Like the Australian, the Tasmanian natives shrank from naming their departed friends; and often, if the deceased person had borne the name of an animal, or tree, or locality, they invented a new word to describe the object.

No sound like that of the letter "s" was contained in either vocabulary.

Most observers remarked that there was no trace of religious usage in Tasmania, but a dread of evil spirits. But Clark, long a catechist among the natives herded at Flinders' Island after capture, testified that "the greater portion, but not all of them, believed that they were to live after the body died." It may be that, as in Australia, the relics of their religious cult were enshrined in the ceremonies which they observed. "If," said Father Clark (as the natives called him), "so few die joyfully blessing God, are they singular in that respect? The last words of one who died at Flinders' Island were, 'Lord Jesus Christ, come and take me to Thyself.' This was in the hearing of the greater portion of the people who are yet alive. He was a good man." Clark himself shed tears of joy when relating the happy deaths of some of his dark disciples. The race was therefore not incapable of religious impressions or of prayer.

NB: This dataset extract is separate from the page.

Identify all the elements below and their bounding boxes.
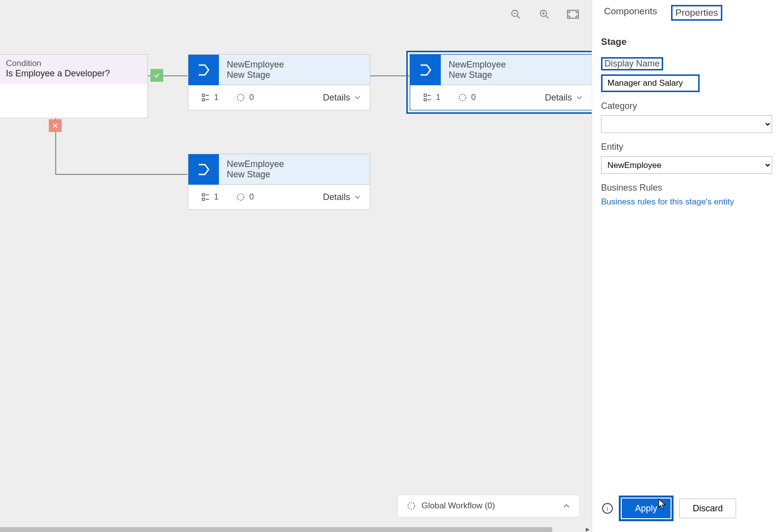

Like their neighbours they believed in sorcery, and are said to have believed in necromancy, but there is no record of their traditions; nor can there ever be, for the last of them, Truganini, died in 1876. Some of the white invaders saw the whole race disappear, and fragments of ill-compiled vocabularies are all that remain to tell of a people which has passed away.

The great possession—fire—was procured at will by the Tasmanians in the same manner as by the Australians.[1] Both of them ascended trees by notching the bark. It was not strange that viewing the space from notch to notch, and not seeing the men who used them, Tasman conjectured that they were a race of giants.

  1. Sir John Lubbock ("Prehistoric Times") gives an illustration of Tasmanian fire-sticks presented to him by G. A. Robinson, the conciliator of the shattered remnants of the tribes.